Limiting Kinetic Energy through Control Barrier Functions: Analysis and Experimental Validation
Federico Califano, Daniƫl Dylan Logmans, Wesley Roozing
AI summary
Problem
Collaborative robots require reliable safety guarantees to prevent human injury during physical contact, yet existing energy-limiting methods often depend on complex passivity frameworks or auxiliary energy tanks that complicate real-time implementation.
Approach
The authors implement a Control Barrier Function as a safety filter that directly bounds kinetic energy by minimally modifying the nominal control input through targeted damping injection.
Key results
- Analytical proof that the safety filter only injects non-positive power (damping)
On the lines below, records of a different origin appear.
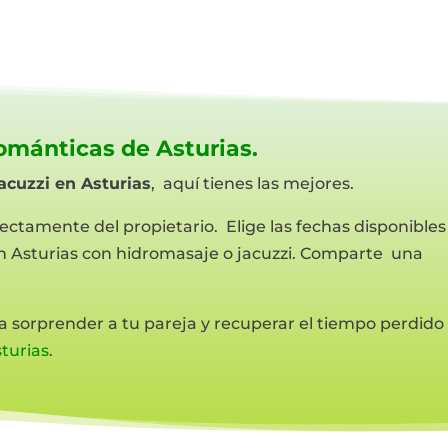
románticas de Asturias.
jacuzzi en Asturias
, aquí tienes las mejores.
rectamente del propietario. Elige las fechas disponibles
l en Asturias con hidromasaje o jacuzzi. Comparte una
a sorprender a tu pareja y recuperar el tiempo perdido
sturias
.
- Derivation of steady-state kinetic energy error bounds under unmodelled external forces
- Experimental validation on a 7-DoF Franka Panda robot across multiple collision scenarios
- Demonstration of a minimally invasive, passivity-preserving safety layer without auxiliary energy tanks
Why it matters
Offers a theoretically rigorous and experimentally validated safety layer for collaborative robots that directly mitigates human injury risk while remaining simple to implement alongside existing controllers.
Abstract
In the context of safety-critical control, we propose and analyse the use of Control Barrier Functions (CBFs) to limit the kinetic energy of torque-controlled robots. The proposed scheme is able to modify a nominal control action in a minimally invasive manner to achieve the desired kinetic energy limit. We show how this safety condition is achieved by appropriately injecting damping in the underlying robot dynamics independently of the nominal controller structure. We present an extensive experimental validation of the approach on a 7-Degree of Freedom (DoF) Franka Emika Panda robot. The results demonstrate that this approach provides an effective, minimally invasive safety layer that is straightforward to implement and is robust in real experiments.